Fast-Rising Risk Factors Offer Signs of the Times

If you really want to understand America, you could travel our highways. You could watch our movies, read our newspapers, or talk to people in diners. But one certain way to put your finger on the pulse of the country, we’ve learned, is to check the 10-K risk factors cited by public companies.

It may not be the folksiest approach to the issue, or the most expected. But a search of 10-K risk factors on the Intelligize platform shows that the issues worrying public companies in 2019 have a strong overlap with the issues worrying the country as a whole. We began our analysis by searching for the 100 most commonly cited risk factors in 10-K filings over the past twelve months. The results of that search—at least at the very top—did not yield any great surprises. The top five risk factors were:

  1. Failure to compete effectively (4,624 mentions)
  2. Dependence on employees (4,454 mentions)
  3. Business (miscellaneous) (4,434 mentions)
  4. Cybersecurity, data privacy, and informational technology (4,180 mentions)
  5. Operational disruptions (3,631 mentions)

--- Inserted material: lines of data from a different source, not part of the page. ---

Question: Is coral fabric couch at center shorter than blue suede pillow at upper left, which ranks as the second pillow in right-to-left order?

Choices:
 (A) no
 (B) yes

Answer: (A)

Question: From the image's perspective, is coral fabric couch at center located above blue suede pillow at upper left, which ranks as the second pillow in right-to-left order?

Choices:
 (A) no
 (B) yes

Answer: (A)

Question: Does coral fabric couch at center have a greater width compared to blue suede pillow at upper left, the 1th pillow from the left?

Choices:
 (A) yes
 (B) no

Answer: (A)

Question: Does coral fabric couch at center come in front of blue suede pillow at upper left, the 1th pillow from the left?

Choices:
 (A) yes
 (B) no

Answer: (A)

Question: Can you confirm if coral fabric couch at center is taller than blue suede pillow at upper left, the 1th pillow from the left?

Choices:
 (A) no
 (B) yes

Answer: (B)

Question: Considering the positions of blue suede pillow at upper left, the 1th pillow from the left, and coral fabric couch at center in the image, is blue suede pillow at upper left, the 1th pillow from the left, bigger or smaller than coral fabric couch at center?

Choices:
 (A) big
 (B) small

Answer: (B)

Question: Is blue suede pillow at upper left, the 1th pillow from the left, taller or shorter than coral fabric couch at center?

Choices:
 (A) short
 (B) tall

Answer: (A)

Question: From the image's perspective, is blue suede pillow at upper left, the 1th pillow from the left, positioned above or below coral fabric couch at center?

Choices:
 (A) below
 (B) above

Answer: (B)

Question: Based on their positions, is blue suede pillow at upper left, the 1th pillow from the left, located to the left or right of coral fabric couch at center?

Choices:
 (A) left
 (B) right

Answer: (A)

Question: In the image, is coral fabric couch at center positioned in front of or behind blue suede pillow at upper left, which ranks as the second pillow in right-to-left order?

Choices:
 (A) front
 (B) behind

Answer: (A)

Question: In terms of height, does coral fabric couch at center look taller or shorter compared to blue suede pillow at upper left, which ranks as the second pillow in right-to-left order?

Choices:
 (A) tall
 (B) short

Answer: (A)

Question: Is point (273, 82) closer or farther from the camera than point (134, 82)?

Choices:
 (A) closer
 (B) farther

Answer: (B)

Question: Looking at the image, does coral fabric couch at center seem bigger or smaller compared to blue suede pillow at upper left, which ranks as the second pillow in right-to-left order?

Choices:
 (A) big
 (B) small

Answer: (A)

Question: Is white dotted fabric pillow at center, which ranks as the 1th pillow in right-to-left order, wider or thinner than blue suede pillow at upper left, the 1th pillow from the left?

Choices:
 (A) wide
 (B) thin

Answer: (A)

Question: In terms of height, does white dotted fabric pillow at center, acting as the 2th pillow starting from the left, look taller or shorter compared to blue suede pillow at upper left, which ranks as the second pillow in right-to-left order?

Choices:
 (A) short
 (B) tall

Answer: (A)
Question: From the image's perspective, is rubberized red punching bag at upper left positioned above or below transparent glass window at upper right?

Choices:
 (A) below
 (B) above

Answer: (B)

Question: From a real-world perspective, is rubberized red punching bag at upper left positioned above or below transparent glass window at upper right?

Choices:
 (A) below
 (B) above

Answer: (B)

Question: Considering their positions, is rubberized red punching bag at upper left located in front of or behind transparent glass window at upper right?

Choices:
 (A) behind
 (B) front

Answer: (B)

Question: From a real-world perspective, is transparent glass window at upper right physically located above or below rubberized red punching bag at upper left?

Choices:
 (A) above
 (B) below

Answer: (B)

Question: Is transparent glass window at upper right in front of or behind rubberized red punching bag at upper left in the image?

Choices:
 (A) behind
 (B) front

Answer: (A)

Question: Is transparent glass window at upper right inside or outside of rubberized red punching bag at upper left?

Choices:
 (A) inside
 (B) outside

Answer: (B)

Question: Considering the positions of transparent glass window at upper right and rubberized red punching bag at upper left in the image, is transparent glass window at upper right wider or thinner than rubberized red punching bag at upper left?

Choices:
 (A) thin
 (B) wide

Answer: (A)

This group features one catch-all category, three perennial business concerns, and one risk factor (cybersecurity) that is quickly becoming one.

The more interesting results came when we identified the risk factors that experienced the greatest increase within those top 100 mentions over the last year. They are:

  • International trade restrictions and protectionism (802 mentions)
  • Employee misconduct (653 mentions)
  • Anti-corruption law (653 mentions)

Suddenly, it felt like we were holding a mirror up to society. Let’s break down each of the top-three results:

International trade restrictions and protectionism (up 68%): From the inaugural address forward, the current administration has articulated a protectionist “America First” agenda that has roiled the body politic in any number of ways. The much-discussed border wall has inflamed passions and generated debate, but another flash point has been the White House’s trade war with China. The “biggest trade war in modern history,” according to the New York Times, has affected everyone from Harley-Davidson workers to farmers to information technology companies to U.S. consumers. The widespread impact of the trade war, along with the unpredictability from 1600 Pennsylvania, explain why this was the fastest riser of the year by far.

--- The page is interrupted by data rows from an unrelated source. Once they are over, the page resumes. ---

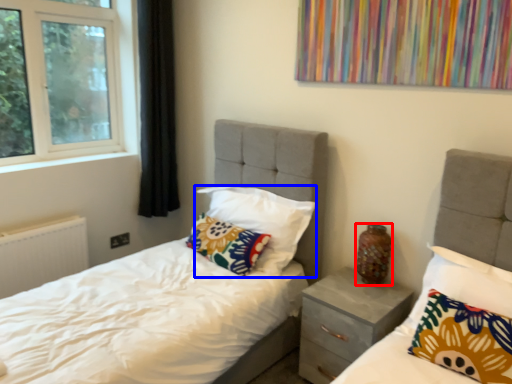 Question: Which object is closer to the camera taking this photo, vase (highlighted by a red box) or pillow (highlighted by a blue box)?

Choices:
 (A) vase
 (B) pillow

Answer: (A) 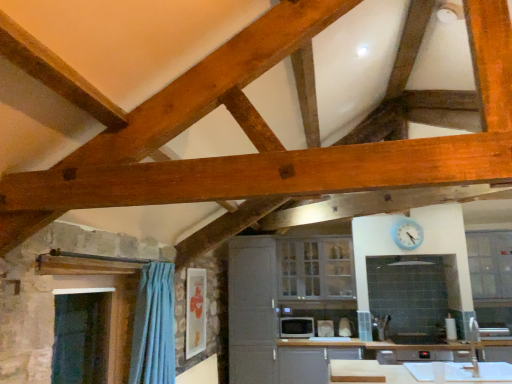 Question: Can you confirm if blue plastic clock at upper center is shorter than white glossy cabinet at center, acting as the 2th cabinetry starting from the right?

Choices:
 (A) yes
 (B) no

Answer: (A)

Question: Can you confirm if blue plastic clock at upper center is positioned to the right of white glossy cabinet at center, acting as the 2th cabinetry starting from the right?

Choices:
 (A) no
 (B) yes

Answer: (B)

Question: Is blue plastic clock at upper center outside of white glossy cabinet at center, acting as the 2th cabinetry starting from the right?

Choices:
 (A) no
 (B) yes

Answer: (B)

Question: Does blue plastic clock at upper center have a greater width compared to white glossy cabinet at center, acting as the 2th cabinetry starting from the right?

Choices:
 (A) no
 (B) yes

Answer: (A)

Question: Is blue plastic clock at upper center facing away from white glossy cabinet at center, acting as the 2th cabinetry starting from the right?

Choices:
 (A) no
 (B) yes

Answer: (A)

Question: Is blue plastic clock at upper center to the left of white glossy cabinet at center, the first cabinetry in the left-to-right sequence, from the viewer's perspective?

Choices:
 (A) no
 (B) yes

Answer: (A)

Question: Does white glossy cabinet at center, which is counted as the 2th cabinetry, starting from the left, come behind white glossy microwave at center, which ranks as the first appliance in right-to-left order?

Choices:
 (A) yes
 (B) no

Answer: (B)

Question: Is white glossy microwave at center, which ranks as the first appliance in right-to-left order, at the back of white glossy cabinet at center, positioned as the 1th cabinetry in right-to-left order?

Choices:
 (A) no
 (B) yes

Answer: (A)

Question: Can you confirm if white glossy cabinet at center, which is counted as the 2th cabinetry, starting from the left, is positioned to the left of white glossy microwave at center, which ranks as the first appliance in right-to-left order?

Choices:
 (A) no
 (B) yes

Answer: (B)

Question: From a real-world perspective, is white glossy cabinet at center, which is counted as the 2th cabinetry, starting from the left, located higher than white glossy microwave at center, which ranks as the first appliance in right-to-left order?

Choices:
 (A) no
 (B) yes

Answer: (B)

Question: Are white glossy cabinet at center, positioned as the 1th cabinetry in right-to-left order, and white glossy microwave at center, which ranks as the first appliance in right-to-left order, beside each other?

Choices:
 (A) yes
 (B) no

Answer: (B)

Question: Is white glossy cabinet at center, positioned as the 1th cabinetry in right-to-left order, wider than white glossy microwave at center, the 2th appliance from the left?

Choices:
 (A) yes
 (B) no

Answer: (A)

Question: From the image's perspective, is white glossy microwave at center, which ranks as the first appliance in right-to-left order, beneath blue plastic clock at upper center?

Choices:
 (A) no
 (B) yes

Answer: (B) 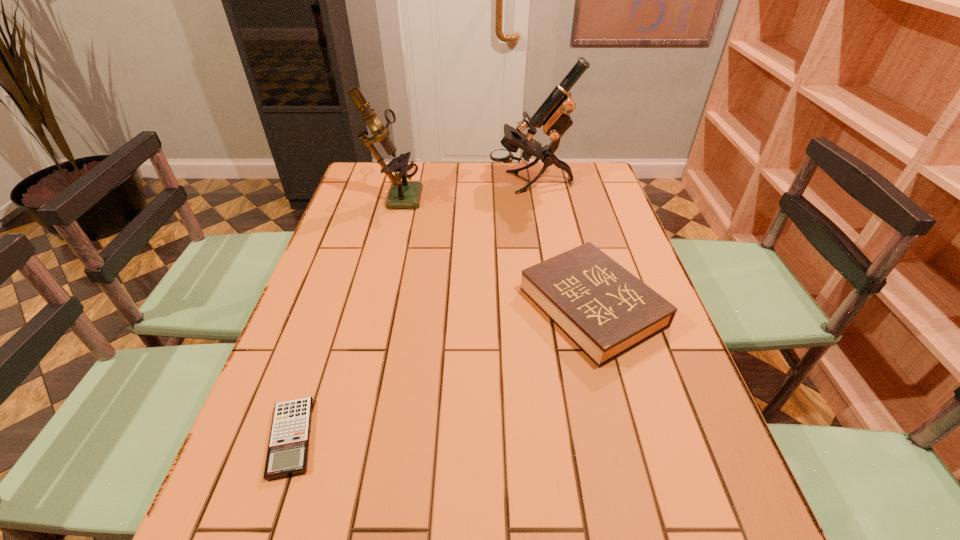 Find the location of `free spot between the right microscope and the shortest object`. free spot between the right microscope and the shortest object is located at coordinates (411, 310).

Identify the location of empty space between the right microscope and the hardback book. Image resolution: width=960 pixels, height=540 pixels. (561, 245).

Locate which object ranks in proximity to the left microscope. Please provide its 2D coordinates. Your answer should be formatted as a tuple, i.e. [(x, y)], where the tuple contains the x and y coordinates of a point satisfying the conditions above.

[(553, 115)]

Find the location of `object that can be found as the closest to the right microscope`. object that can be found as the closest to the right microscope is located at coordinates (403, 194).

At what (x,y) coordinates should I click in order to perform the action: click on free space that satisfies the following two spatial constraints: 1. through the eyepiece of the right microscope; 2. on the right side of the hardback book. Please return your answer as a coordinate pair (x, y). This screenshot has height=540, width=960. Looking at the image, I should click on (552, 307).

This screenshot has width=960, height=540. Identify the location of free point that satisfies the following two spatial constraints: 1. at the eyepiece of the left microscope; 2. on the right side of the second shortest object. (364, 307).

You are a GUI agent. You are given a task and a screenshot of the screen. Output one action in this format:
    pyautogui.click(x=<x>, y=<y>)
    Task: Click on the blank space that satisfies the following two spatial constraints: 1. on the back side of the second shortest object; 2. at the eyepiece of the left microscope
    The image size is (960, 540).
    Given the screenshot: What is the action you would take?
    pyautogui.click(x=563, y=195)

Identify the location of blank area in the image that satisfies the following two spatial constraints: 1. at the eyepiece of the left microscope; 2. on the right side of the second nearest object. This screenshot has height=540, width=960. (364, 307).

At what (x,y) coordinates should I click in order to perform the action: click on vacant space that satisfies the following two spatial constraints: 1. at the eyepiece of the left microscope; 2. on the back side of the third tallest object. Please return your answer as a coordinate pair (x, y). Looking at the image, I should click on (364, 307).

I want to click on vacant area in the image that satisfies the following two spatial constraints: 1. on the back side of the second nearest object; 2. through the eyepiece of the right microscope, so click(x=559, y=183).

Employee misconduct (up 19%): In March, we discussed a rise in employee misconduct disclosures in another context: M&A due diligence. We said this: “Where in the past, company representations regarding sexual harassment or misconduct were nearly unheard of, the #MeToo movement’s role in finally holding prominent executives, celebrities and other public figures accountable for inappropriate behavior has triggered a considerable increase in sexual harassment and misconduct disclosures – most prominently during the last half of 2018. Of the more than 1,200 2017 M&A transactions analyzed by Intelligize, only one included a representation relating to allegations or settlements of sexual harassment or misconduct. Fast forward just one year and approximately the same number of 2018 transactions yielded 45 such representations.”

It’s apparent that the #MeToo movement has had a similarly dramatic effect on 10-K risk factor disclosures.

Anti-corruption law (up 17%): International corruption is a popular subject of discussion these days, particularly in the House of Representatives’ impeachment proceedings. Politics aside, the Department of Justice and SEC have been collaborating to a much greater degree on anti-corruption cases with foreign governments, which has ramped up enforcement and impacted multinational companies with operations around the world. Also, many issuers were concerned over the last year with changes to CFIUS, the Committee on Foreign Investment in the United States. With the Foreign Investment Risk Review Modernization Act of 2018 (aka FIRMMA), they got at least a measure of clarity.

The end of the year is a great time to take stock of the risk factors that troubled public companies, and the population at large, over the last twelve months. And we didn’t even have to visit a single barbershop to do it.